Pressure drop increase by biofilm accumulation in spiral wound RO and NF membrane systems: Role of substrate concentration, flow velocity, substrate load and flow direction

Johannes Vrouwenvelder, C. Hinrichs, W. G.J. van der Meer, M. C.M. van Loosdrecht, J. C. Kruithof

Research output: Contribution to journalArticlepeer-review

96 Scopus citations

Abstract

In an earlier study, it was shown that biofouling predominantly is a feed spacer channel problem. In this article, pressure drop development and biofilm accumulation in membrane fouling simulators have been studied without permeate production as a function of the process parameters substrate concentration, linear flow velocity, substrate load and flow direction. At the applied substrate concentration range, 100-400 μg l-1 as acetate carbon, a higher concentration caused a faster and greater pressure drop increase and a greater accumulation of biomass. Within the range of linear flow velocities as applied in practice, a higher linear flow velocity resulted in a higher initial pressure drop in addition to a more rapid and greater pressure drop increase and biomass accumulation. Reduction of the linear flow velocity resulted in an instantaneous reduction of the pressure drop caused by the accumulated biomass, without changing the biofilm concentration. A higher substrate load (product of substrate concentration and flow velocity) was related to biomass accumulation. The effect of the same amount of accumulated biomass on the pressure drop increase was related to the linear flow velocity. A decrease of substrate load caused a gradual decline in time of both biomass concentration and pressure drop increase.
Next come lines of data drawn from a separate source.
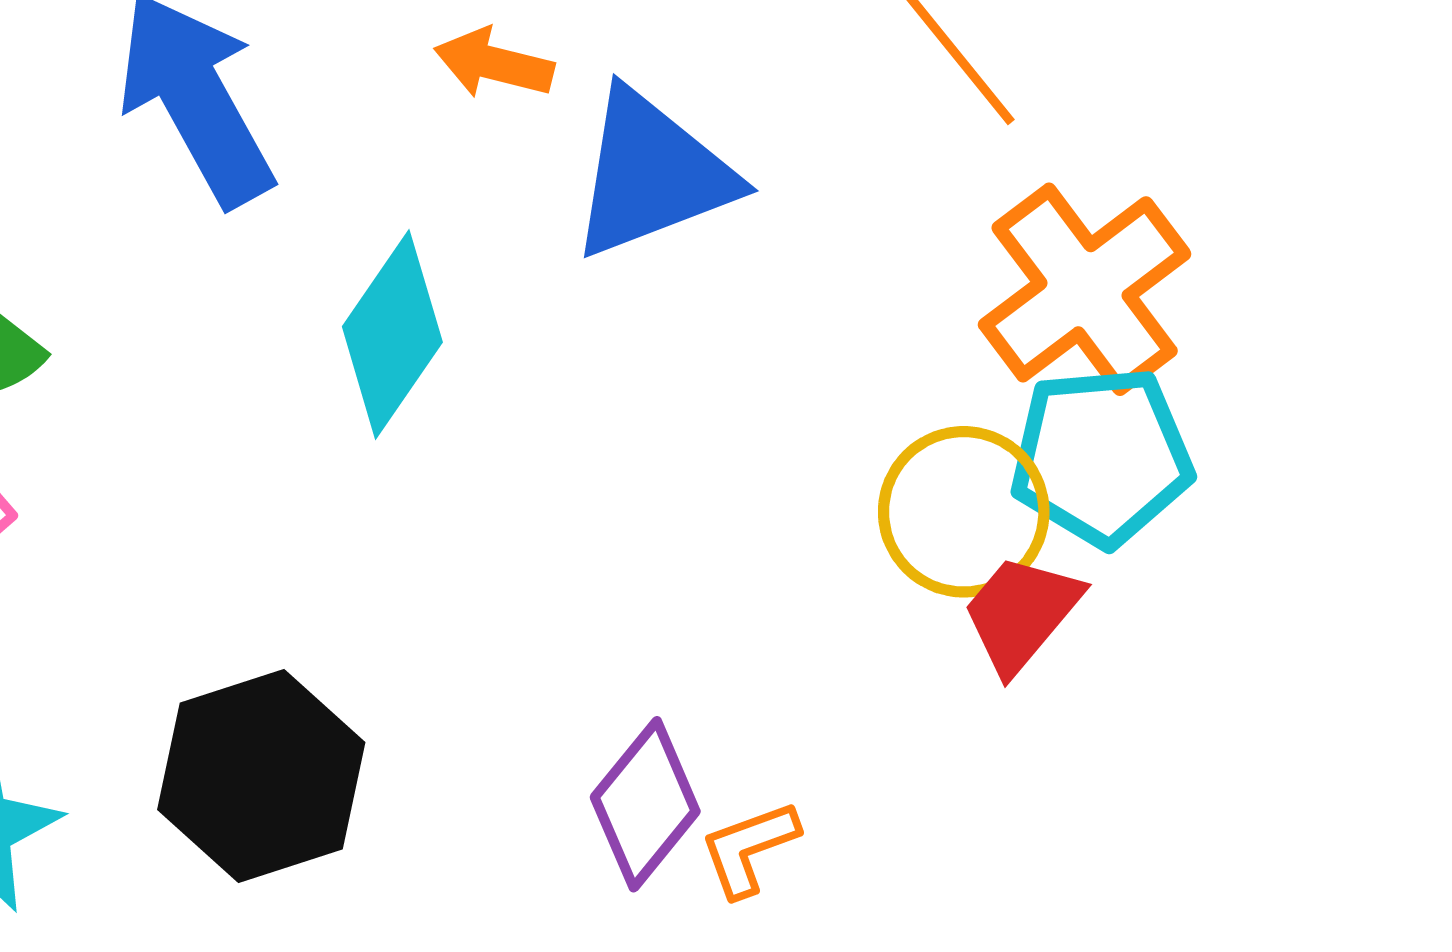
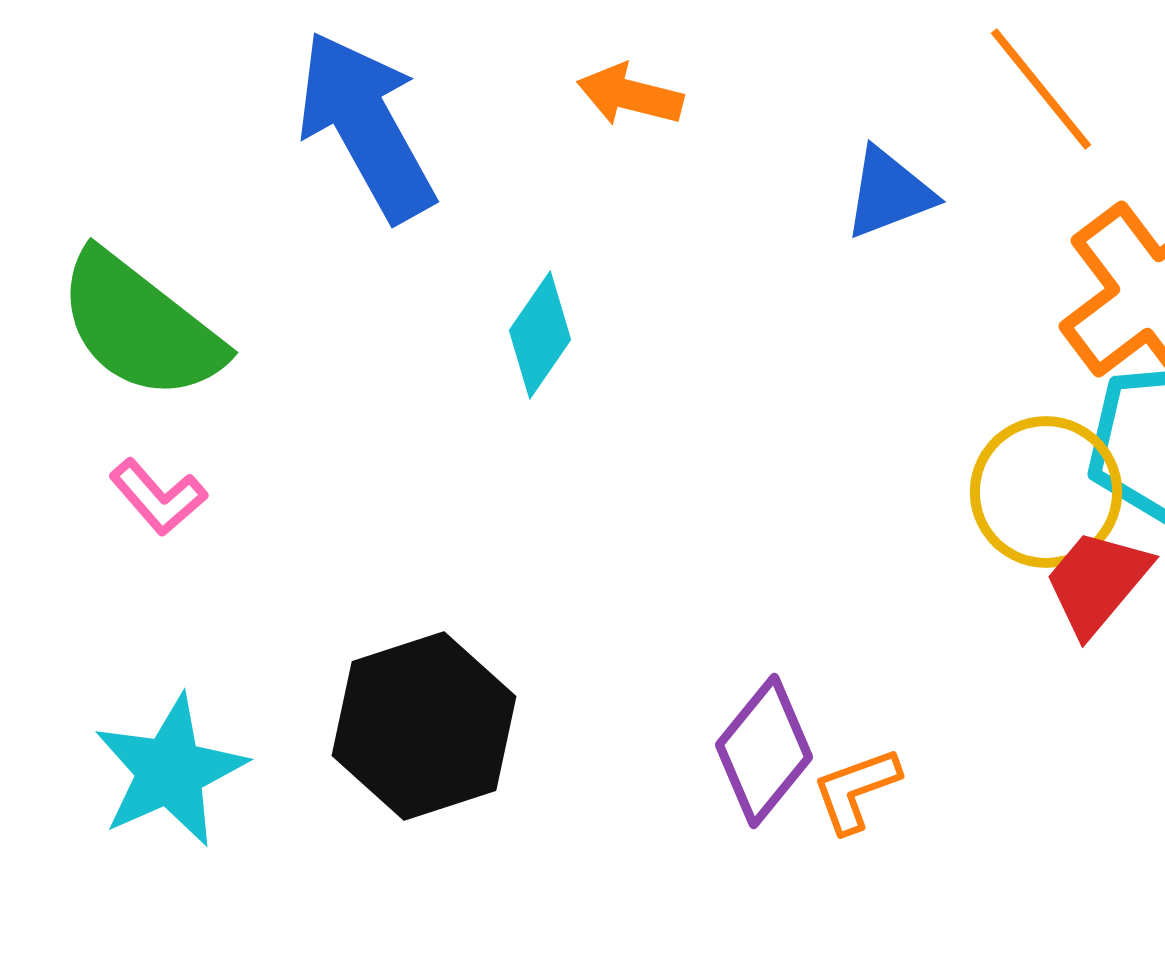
blue triangle: (652, 174) -> (889, 193), moved, size x0.6
cyan diamond: (392, 334) -> (540, 335), size x0.7

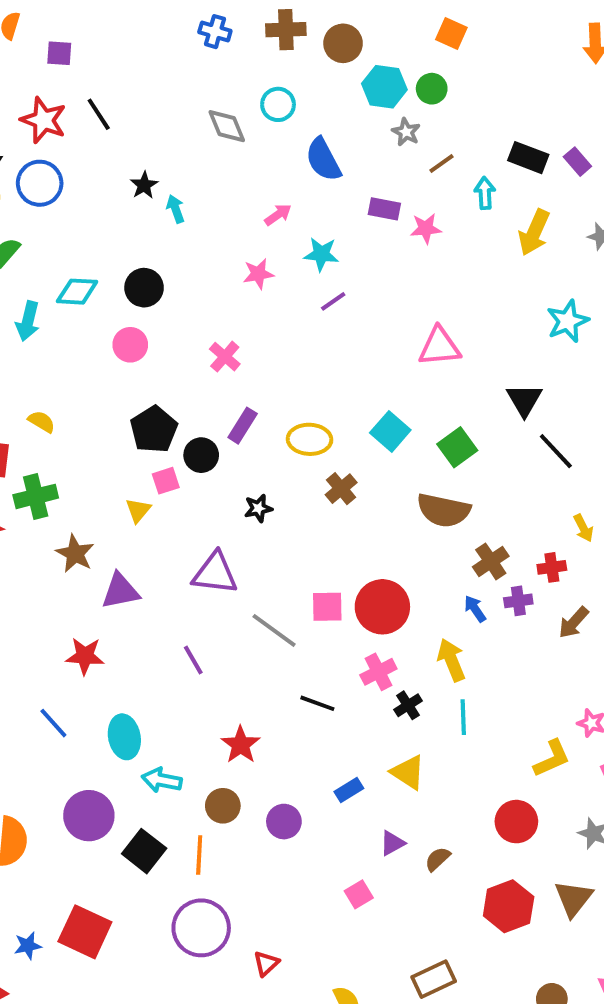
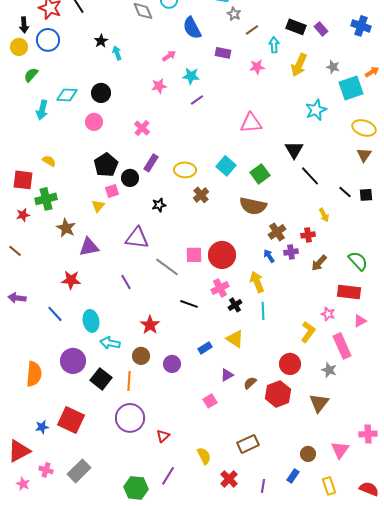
pink star: (426, 229) -> (257, 67), moved
yellow L-shape: (552, 758) -> (308, 332), turned -30
red hexagon: (509, 906) -> (278, 394), moved

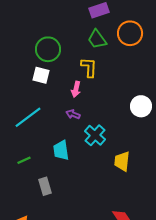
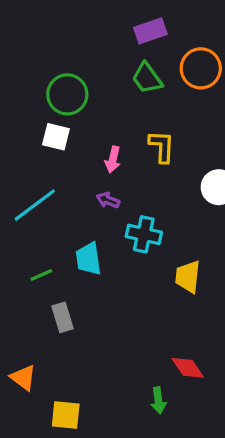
yellow L-shape: (89, 67) -> (162, 146), moved
cyan cross: (95, 135) -> (144, 234), turned -30
green line: (24, 160) -> (41, 275), moved

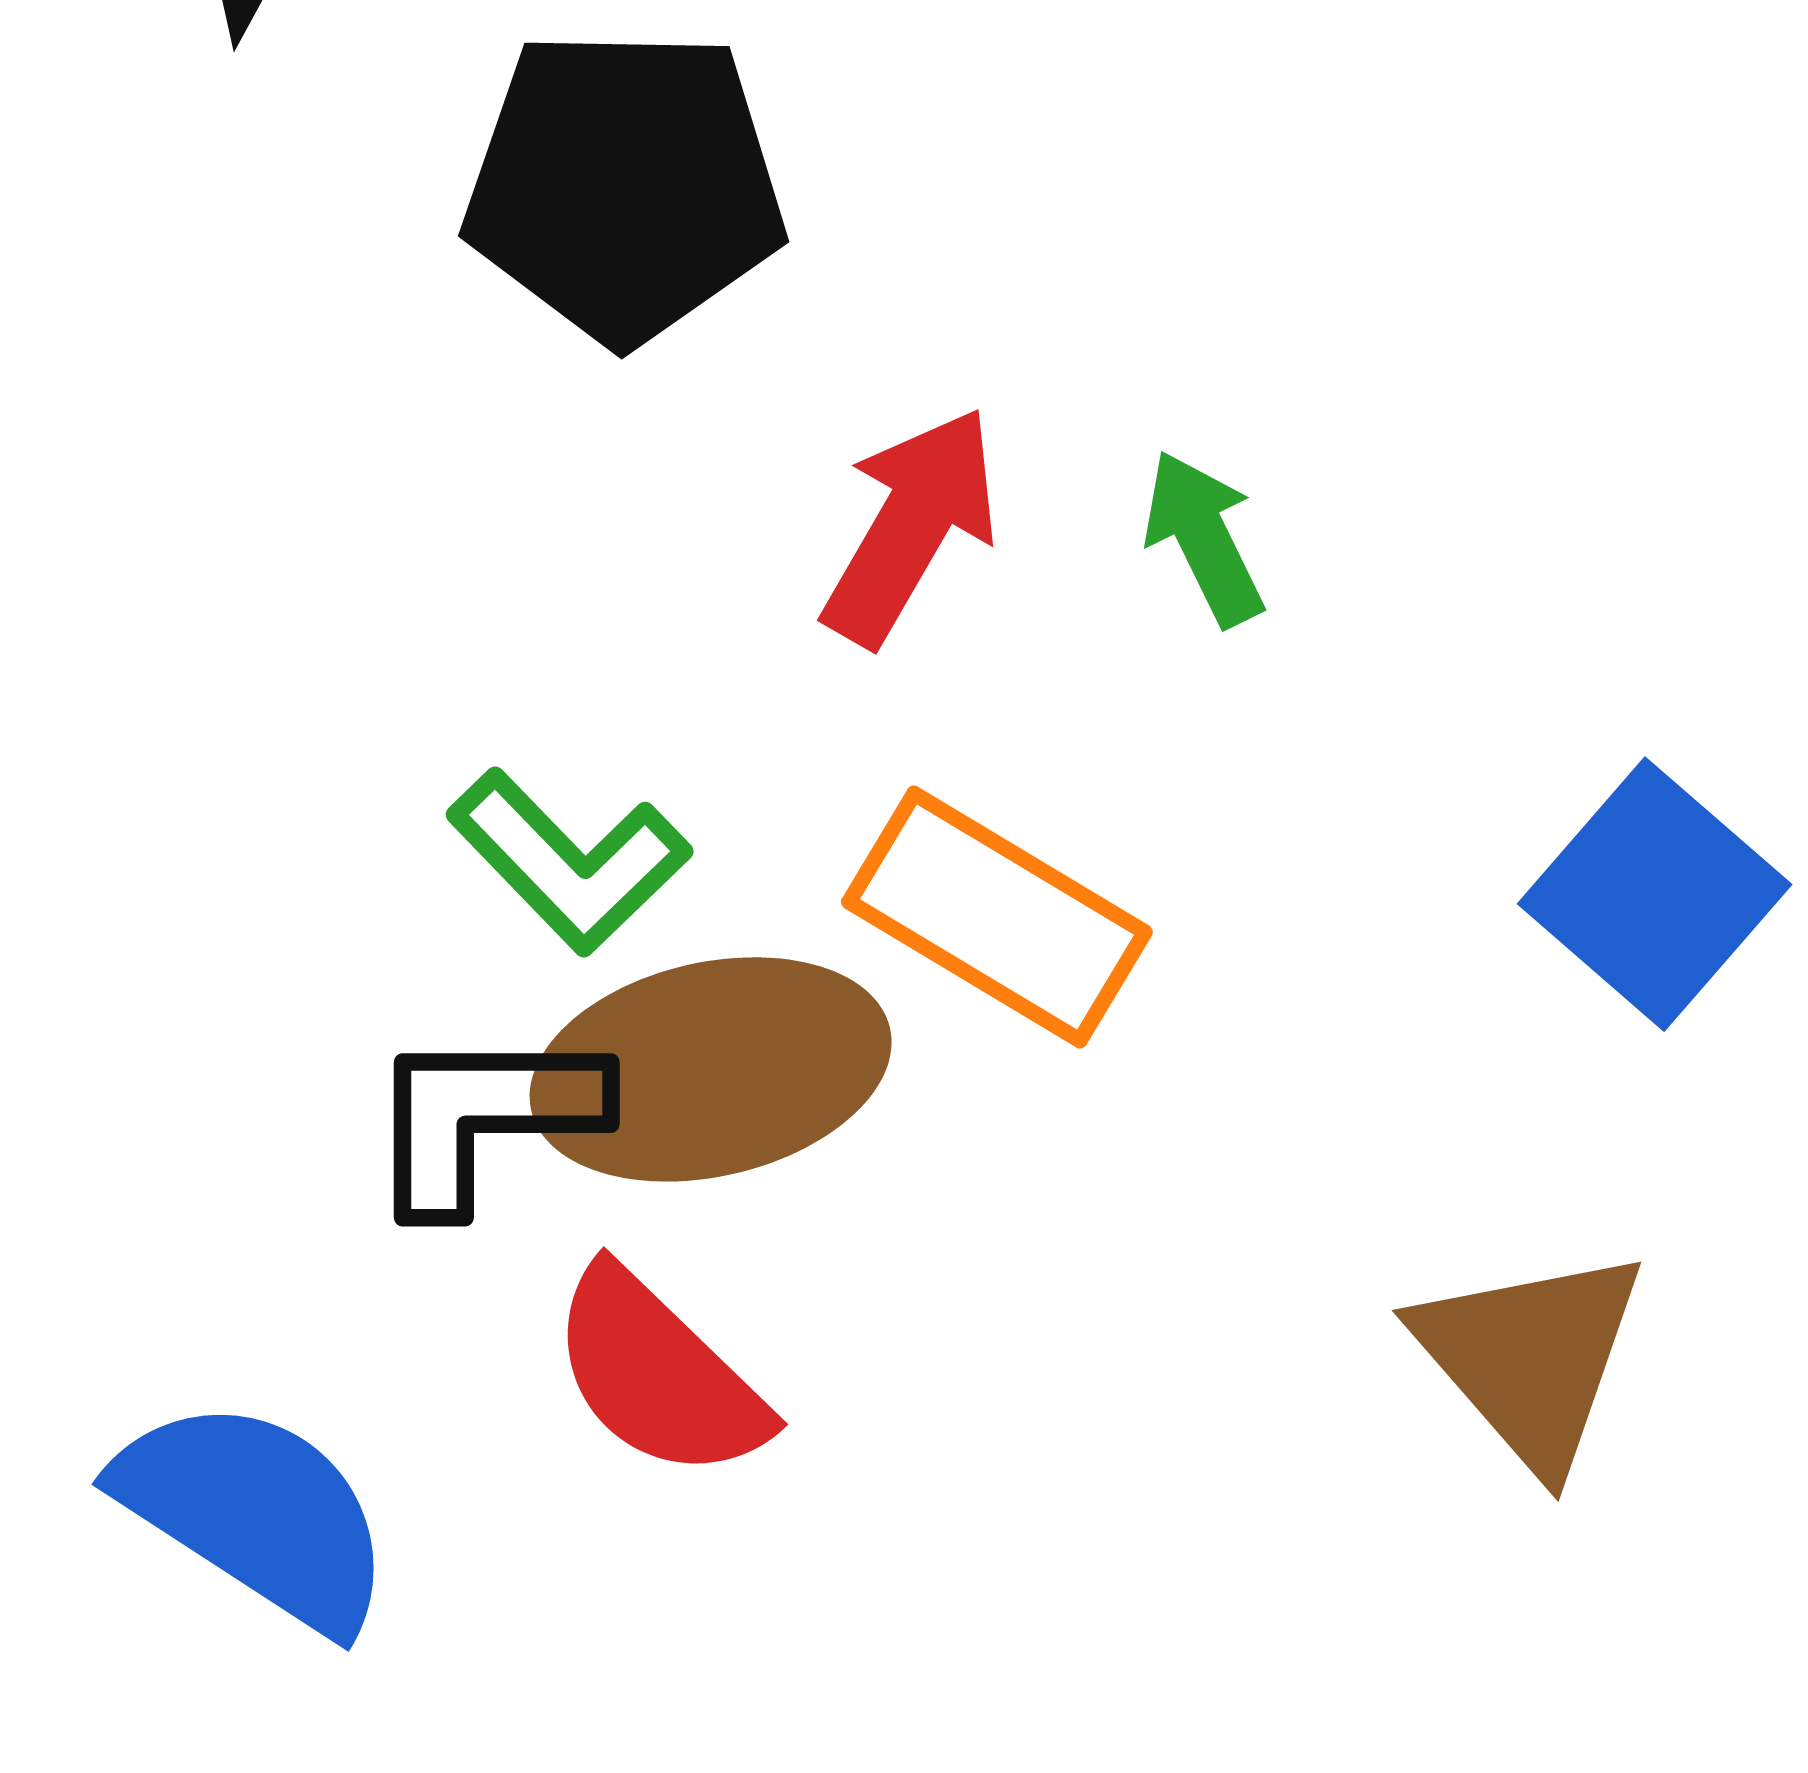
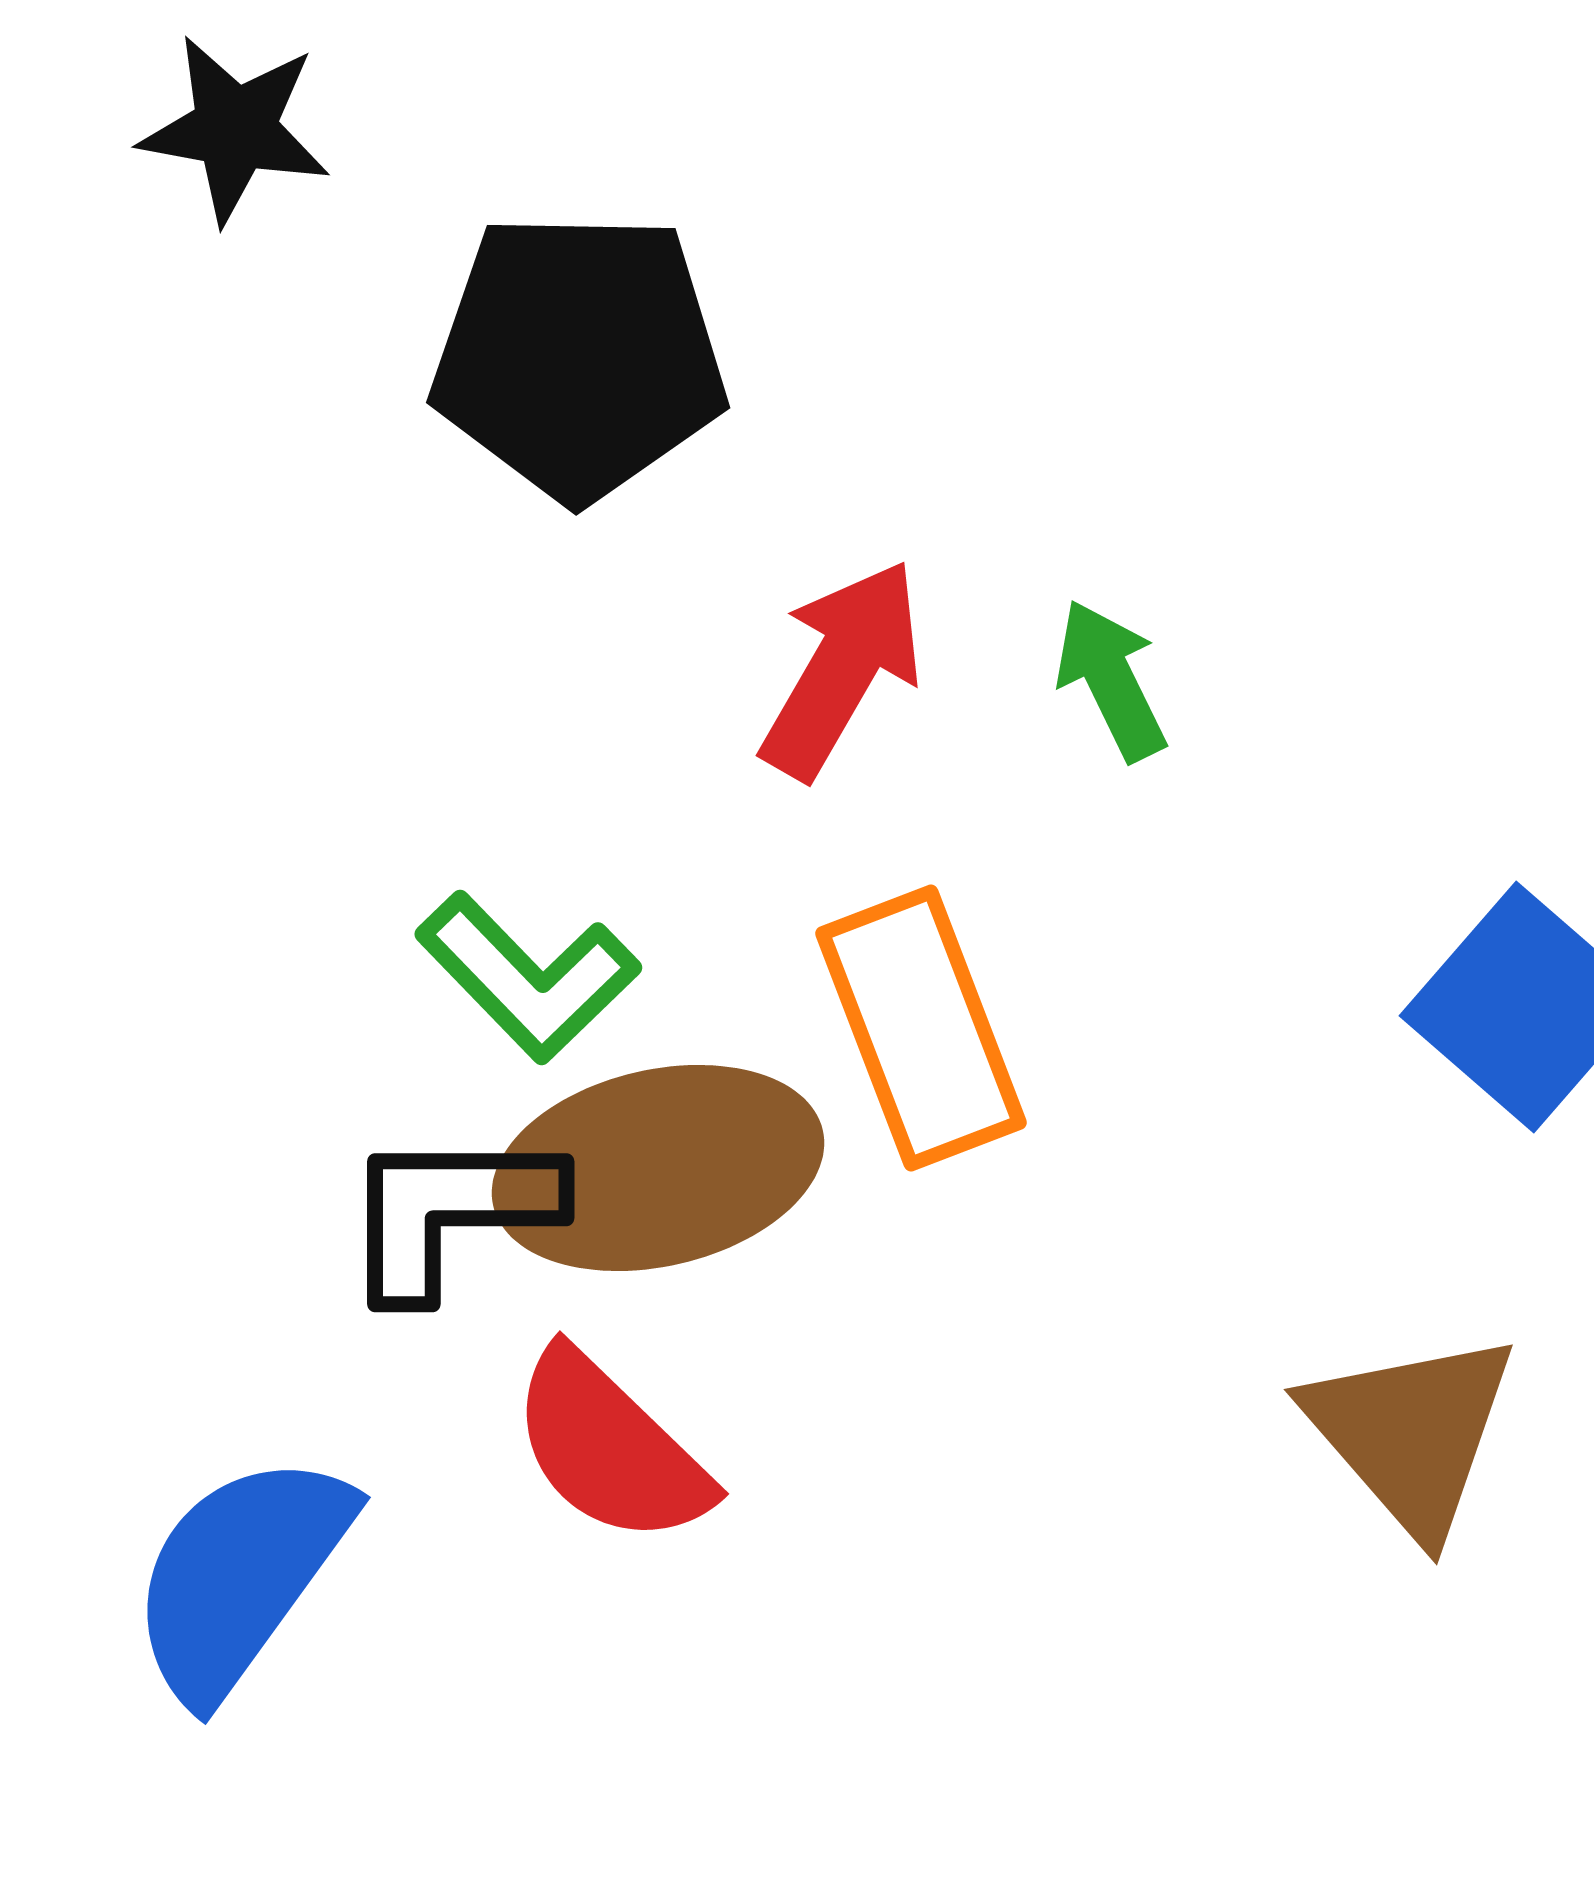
orange rectangle: (997, 917) -> (921, 1028), turned 38
blue semicircle: (255, 1514) -> (240, 1576), turned -87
It was concluded that the pressure drop increase over spiral wound reverse osmosis (RO) and nanofiltration (NF) membrane systems can be reduced by lowering both substrate load and linear flow velocity. There is a need for RO and NF systems with a low pressure drop increase irrespective of the biomass formation. Current efforts to control biofouling of spiral wound membranes focus in addition to pretreatment on membrane improvement. According to these authors, adaptation of the hydrodynamics, spacers and pressure vessel configuration offer promising alternatives. Additional approaches may be replacing heavily biofouled elements and flow direction reversal.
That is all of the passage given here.